« Attendre la prochaine prière après celle accomplie »
En allant vers cette retraite spirituelle je réalisais que l’exercice n’était point anodin. Une escalade en montagne, dirai-je, qui requiert un plan et beaucoup d’attention.
Les trois premiers jours c’est l’affirmation. Dès l’arrivée, agrippé à quelques bonnes intentions rescapées de la vie de tous les jours, bien déterminé à pousser au bout sa présence à Dieu, on prend ses repères dans les lieux de la retraite et on cherche à atteindre les limites de ses capacités en préservant l’équilibre. Comme je redoute le sommeil qui peut gâcher une séance de lecture de Coran, une prière de nuit ou un épisode de souvenance de Dieu, je reste vigilant à préserver les moments de sommeil. Le temps de parole se rétrécit au strict nécessaire, je n’entends plus que le bruit du cerveau qui ne cesse ses activités électriques en désobéissant à ma volonté intime de chercher le simple silence, la présence à Dieu et Son adoration.

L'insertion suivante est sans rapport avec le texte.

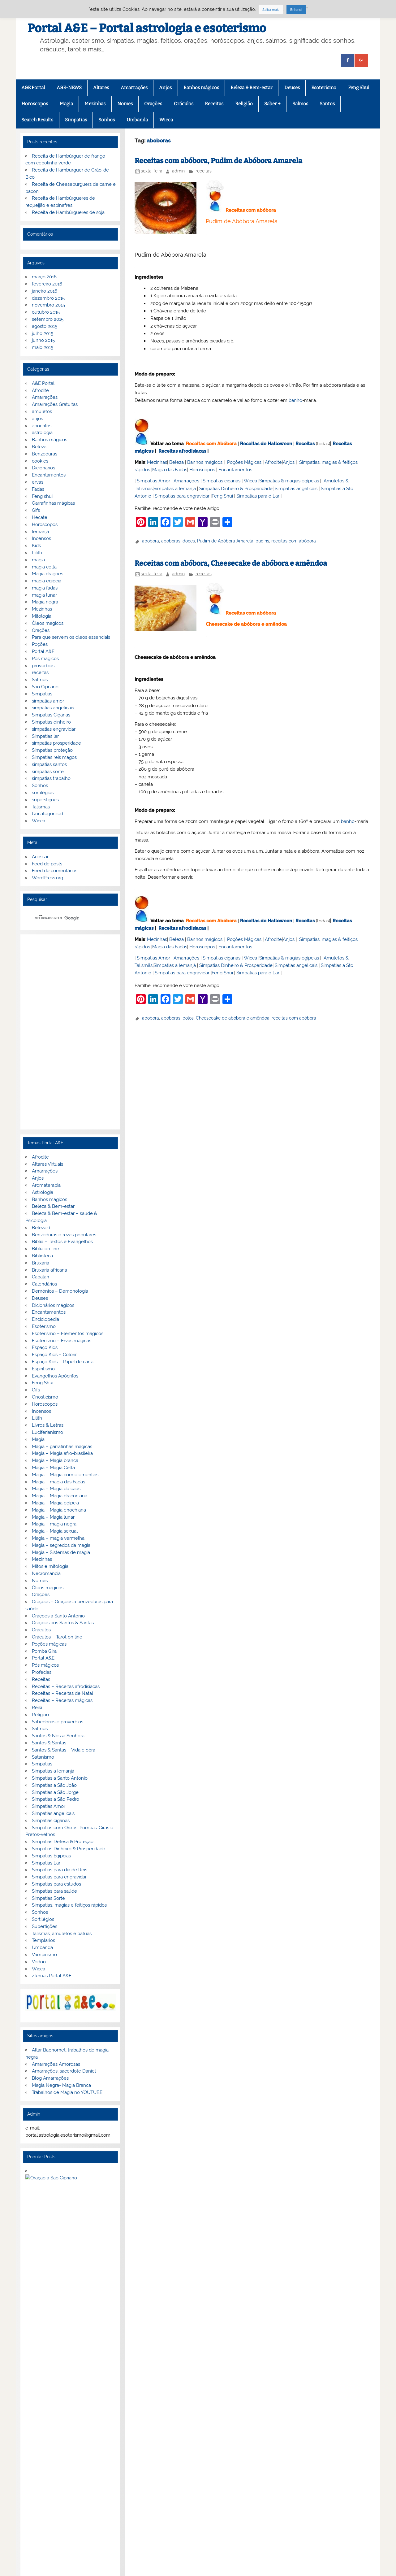  What do you see at coordinates (46, 1573) in the screenshot?
I see `Necromancia` at bounding box center [46, 1573].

Contre ce bruit, une lutte acharnée s’engage sur les trois prochains jours. Comment simplement lire la Parole de Dieu et laisser couler le sens des mots dans mon cœur sans être parasité par ces « sonneries » intempestives et « alertes » déplacées. Les seuls moments de répit restent ceux où je dors. A ma propre volonté de me concentrer, mon égo oppose une farouche résistance. Il devient, néanmoins, plus transparent malgré tout. En se rétractant, il laisse s’infiltrer des lueurs insoupçonnables. A l’image d’une entité effervescente au contact de l’eau. Elle perd peu à peu de son opacité, et se confond progressivement avec l’eau limpide qui l’encercle. Les mots n’ont plus la même intonation, les choses n’ont plus la même interprétation, l’esprit gagne en éveil et en sensibilité.
Les songes pieux viennent apporter un autre point de vue de cette lutte que j’endure peut-être en même temps que d’autres avec moi. Ils décrivent des dons spirituels, une purification du cœur, une élévation en degrés. Le cheminement spirituel devient un mouvement palpable, une transformation que l’on vit corps et âme.
La satisfaction est le pire ennemi dans cette évolution. Dès que les faveurs sont palpables, l’endurance prend une autre tournure. Le chercheur de faveurs se trouve rassasié et risque de se distraire à s’en réjouir. Il succombe à la ruse qui réconforte à nouveau l’ego dans cette nouvelle jouissance. Une fois la ruse dévoilée, la situation n’est guère plus simple. Le troisième triplet de jours, le bout du tunnel devient visible. « Plus que quelques jours à tenir », s’emploie à me rappeler insidieusement mon ego qui dans sa mésaventure a dévoilé moult traits astucieusement occultés de sa nature.
Le dernier jour, je cultive l’espoir d’une deuxième chance. Le succès n’est pas encore au rendez-vous. « Attendre la prochaine prière après celle accomplie », c’est bien là l’état de veille qui marque une retraite au sens prophétique. Un séjour rythmé dans le temps et dans le cœur par les RDV avec Dieu. Je me rends compte que j’en étais seulement à attendre la pause après la pause, bien que ma journée soit bien meublée de prières et d’invocations.
Je me persuade que ce type de retraite est un traitement à vie, une piqûre de rappel contre l’oubli de soi, une cure régulière de réinitialisation qui permet de ne pas perdre de vue sa liberté primordiale et prendre un peu plus le dessus sur ses passions.